Comunque, col tempo ho scoperto che alla luce del sole si crea una
sorta di illusione ottica con i fili delle cuciture, ecco
perché non lo avevi notato prima. Fatto sta che un giorno
riuscii a liberarmi: la catena a cui mi teneva legato era sciolta
– non ho la più pallida idea del
perché, forse la sorte ha deciso di arridermi –
per cui riuscii a scappare in un pertugio sotterraneo, di notte, mentre
la mia carceriera dormiva. Ero gravemente ferito, però la
necessità di fuggire da lì era talmente forte che
il dolore quasi non lo sentivo; ne andava della mia sopravvivenza,
dopotutto. Fortuna volle che mi trovassi nelle vicinanze di una ferrovia: mi
sono buttato sul primo treno che è passato, incurante di
quale fosse la sua destinazione. Lì ho incontrato la mia
compagnia – che al tempo si muoveva clandestinamente via treno,
non avendo ancora le possibilità economiche per poter
acquistare i carri coperti, con i quali invece adesso ci spostiamo.

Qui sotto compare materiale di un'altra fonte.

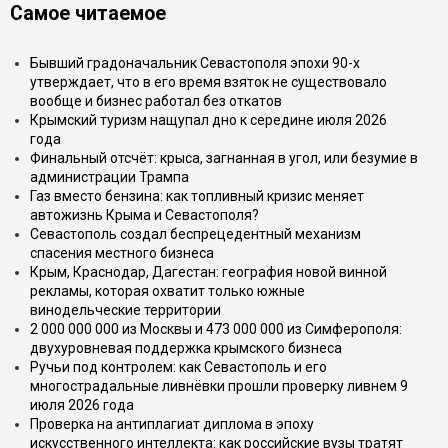
Самое читаемое
Бывший градоначальник Севастополя эпохи 90-х
утверждает, что в его время взяток не существовало
вообще и бизнес работал без откатов
Крымский туризм нащупал дно к середине июля 2026
года
Финальный отсчёт: крыса, загнанная в угол, или безумие в
администрации Трампа
Газ вместо бензина: как топливный кризис меняет
автожизнь Крыма и Севастополя?
Севастополь создал беспрецедентный механизм
спасения местного бизнеса
Крым, Краснодар, Дагестан: география новой винной
рекламы, которая охватит только южные
винодельческие территории
2 000 000 000 из Москвы и 473 000 000 из Симферополя:
двухуровневая поддержка крымского бизнеса
Ручьи под контролем: как Севастополь и его
многострадальные ливнёвки прошли проверку ливнем 9
июля 2026 года
Проверка на антиплагиат диплома в эпоху
искусственного интеллекта: как российские вузы тратят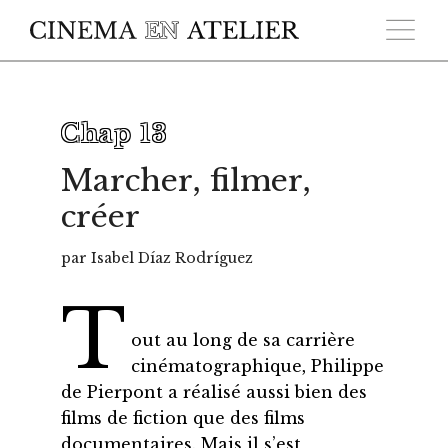
Skip to main content
Chap 13
Marcher, filmer,
créer
par Isabel Díaz Rodríguez
T
out au long de sa carrière
cinématographique, Philippe
de Pierpont a réalisé aussi bien des
films de fiction que des films
documentaires. Mais il s’est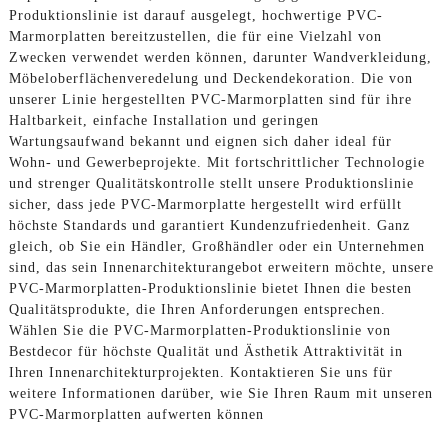
Produktionslinie ist darauf ausgelegt, hochwertige PVC-
Marmorplatten bereitzustellen, die für eine Vielzahl von
Zwecken verwendet werden können, darunter Wandverkleidung,
Möbeloberflächenveredelung und Deckendekoration. Die von
unserer Linie hergestellten PVC-Marmorplatten sind für ihre
Haltbarkeit, einfache Installation und geringen
Wartungsaufwand bekannt und eignen sich daher ideal für
Wohn- und Gewerbeprojekte. Mit fortschrittlicher Technologie
und strenger Qualitätskontrolle stellt unsere Produktionslinie
sicher, dass jede PVC-Marmorplatte hergestellt wird erfüllt
höchste Standards und garantiert Kundenzufriedenheit. Ganz
gleich, ob Sie ein Händler, Großhändler oder ein Unternehmen
sind, das sein Innenarchitekturangebot erweitern möchte, unsere
PVC-Marmorplatten-Produktionslinie bietet Ihnen die besten
Qualitätsprodukte, die Ihren Anforderungen entsprechen.
Wählen Sie die PVC-Marmorplatten-Produktionslinie von
Bestdecor für höchste Qualität und Ästhetik Attraktivität in
Ihren Innenarchitekturprojekten. Kontaktieren Sie uns für
weitere Informationen darüber, wie Sie Ihren Raum mit unseren
PVC-Marmorplatten aufwerten können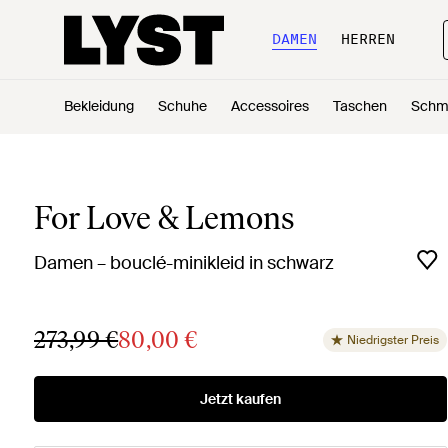
DAMEN
HERREN
Bekleidung
Schuhe
Accessoires
Taschen
Schm
For Love & Lemons
Damen – bouclé-minikleid in schwarz
273,99 €
80,00 €
Niedrigster Preis
Jetzt kaufen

Loro si sono presi cura di me fin dal primo istante in cui mi hanno
incontrato, medicando le mie ferite, senza chiedere né
pretendere niente in cambio. Ecco perché sono come una
famiglia, per me. Da allora mi sono unito a loro come giocoliere, senza
mai lasciarli, nemmeno per una volta, in ogni evenienza. Capisci adesso
perché per me sia così inimmaginabile
l’idea di lasciarli così, di punto in
bianco?»
Jūzō fece una lunga
pausa, riprendendo faticosamente fiato. Quel racconto era stato
estenuante per lui, certamente fisicamente ma soprattutto
psicologicamente.
Ayato ne
approfittò per sedersi dietro di lui, appoggiando la propria
schiena contro il tronco dell’albero e stringendosi invece
quella di Jūzō al petto. Era incredibilmente rassicurante, tenerselo
così vicino.
«Certo che
ti capisco» aveva ammesso, ancora sconvolto da quel fiume in
piena di rivelazioni, mentre gli sistemava una ciocca di capelli chiari
dietro l’orecchio, cercando di rassicurarlo «e te
l’ho detto, so quanto questo circo significhi per te.

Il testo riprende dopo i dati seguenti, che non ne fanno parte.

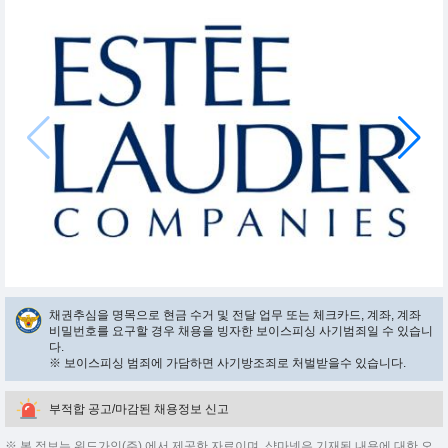
채권추심을 명목으로 현금 수거 및 전달 업무 또는 체크카드, 계좌, 계좌
비밀번호를 요구할 경우 채용을 빙자한 보이스피싱 사기범죄일 수 있습니
다.
※ 보이스피싱 범죄에 가담하면 사기방조죄로 처벌받을수 있습니다.
부적합 공고/마감된 채용정보 신고
※ 본 정보는 위드가인(주) 에서 제공한 자료이며, 샵마넷은 기재된 내용에 대한 오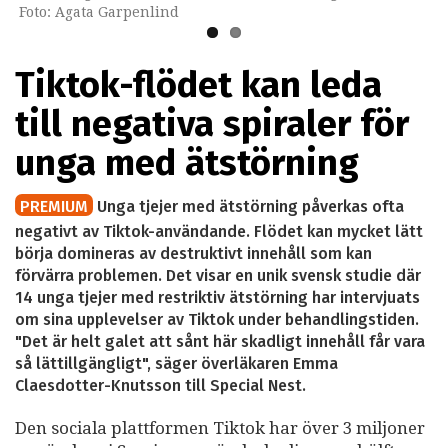
Foto: Agata Garpenlind
Tiktok-flödet kan leda
till negativa spiraler för
unga med ätstörning
PREMIUM
Unga tjejer med ätstörning påverkas ofta
negativt av Tiktok-användande. Flödet kan mycket lätt
börja domineras av destruktivt innehåll som kan
förvärra problemen. Det visar en unik svensk studie där
14 unga tjejer med restriktiv ätstörning har intervjuats
om sina upplevelser av Tiktok under behandlingstiden.
"Det är helt galet att sånt här skadligt innehåll får vara
så lättillgängligt", säger överläkaren Emma
Claesdotter-Knutsson till Special Nest.
Den sociala plattformen Tiktok har över 3 miljoner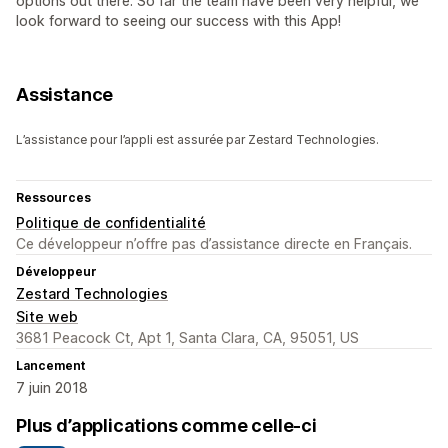
options out there. So far the team have been very helpful, we
look forward to seeing our success with this App!
Assistance
L’assistance pour l’appli est assurée par Zestard Technologies.
Ressources
Politique de confidentialité
Ce développeur n’offre pas d’assistance directe en Français.
Développeur
Zestard Technologies
Site web
3681 Peacock Ct, Apt 1, Santa Clara, CA, 95051, US
Lancement
7 juin 2018
Plus d’applications comme celle-ci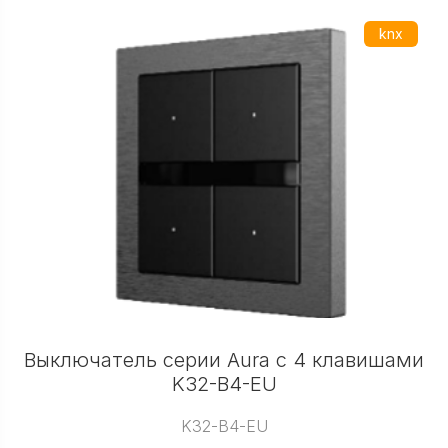
knx
Выключатель серии Aura с 4 клавишами
K32-B4-EU
K32-B4-EU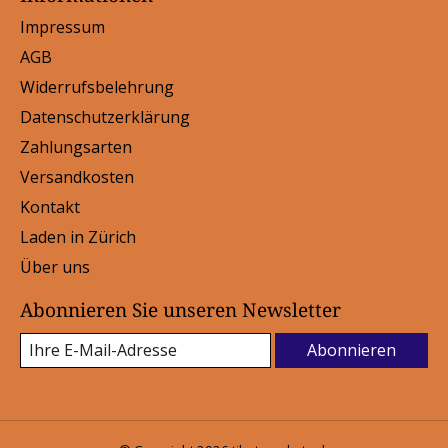
Impressum
AGB
Widerrufsbelehrung
Datenschutzerklärung
Zahlungsarten
Versandkosten
Kontakt
Laden in Zürich
Über uns
Abonnieren Sie unseren Newsletter
Abonnieren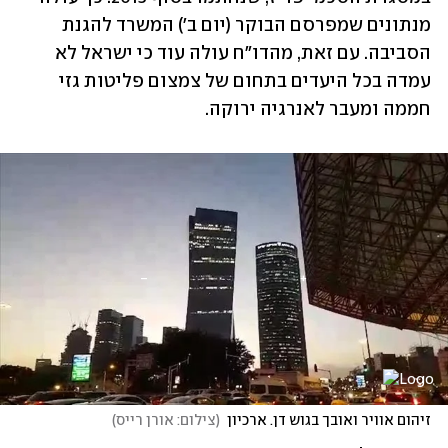
מנתונים שמפרסם הבוקר (יום ב') המשרד להגנת 
הסביבה. עם זאת, מהדו"ח עולה עוד כי ישראל לא 
עמדה בכל היעדים בתחום של צמצום פליטות גזי 
חממה ומעבר לאנרגיה ירוקה. 
זיהום אוויר ואובך בגוש דן. ארכיון
(
צילום: אורן רייס
)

Però Jūzō pensaci, anche io voglio stare con te, tenerti
stretto stretto quando hai paura per poterti rincuorare da ogni tuo
timore e medicare tutte le tue ferite. Anche io potrei essere la tua
famiglia. Ti prego, fidati di me, ti assicuro che non ti lascerei mai,
per nulla al mondo…»
È difficile
per Jūzō ammetterlo a sé stesso, tuttavia quelle che Ayato
gli ha rivolto sono esattamente le parole che avrebbe voluto sentirsi
dire. Solo che sarebbe stato in grado di mantenere la parola data,
nonostante tutto?
«E io mi
fido di te, Ayato» si affrettò a replicare Jūzō,
sempre più sconsolato «però io non lo
so se ci riesco a lasciarli così. È tutto
talmente dannatamente difficile…»
«Però
può essere incredibilmente facile, se lo vuoi»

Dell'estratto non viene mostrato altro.